#### The problem
Would you give the listing again exactly, without its images?

#### Data for this task
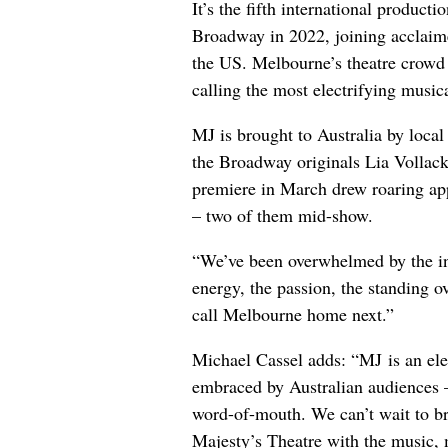
It’s the fifth international produc
Broadway in 2022, joining acclaim
the US. Melbourne’s theatre crowd 
calling the most electrifying musica
MJ is brought to Australia by loca
the Broadway originals Lia Volla
premiere in March drew roaring app
– two of them mid-show.
“We’ve been overwhelmed by the in
energy, the passion, the standing ov
call Melbourne home next.”
Michael Cassel adds: “MJ is an elec
embraced by Australian audiences – 
word-of-mouth. We can’t wait to br
Majesty’s Theatre with the music, 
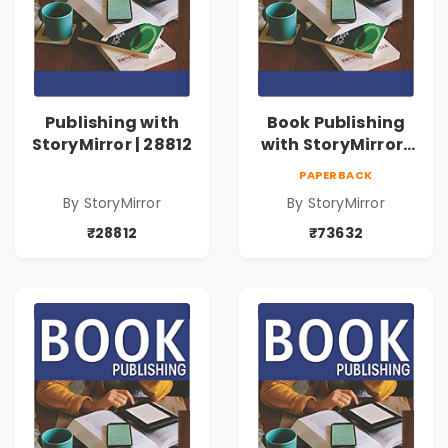
Publishing with
Book Publishing
StoryMirror | 28812
with StoryMirror |
73632
PAPERBACK
By StoryMirror
By StoryMirror
₹28812
₹73632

#### Task response
It’s the fifth international produc
Broadway in 2022, joining acclaim
the US. Melbourne’s theatre crowd 
calling the most electrifying musica
MJ is brought to Australia by loca
the Broadway originals Lia Volla
premiere in March drew roaring app
– two of them mid-show.
“We’ve been overwhelmed by the in
energy, the passion, the standing ov
call Melbourne home next.”
Michael Cassel adds: “MJ is an elec
embraced by Australian audiences – 
word-of-mouth. We can’t wait to br
Majesty’s Theatre with the music, 
Publishing with
Book Publishing
StoryMirror | 28812
with StoryMirror |
73632
PAPERBACK
By StoryMirror
By StoryMirror
₹28812
₹73632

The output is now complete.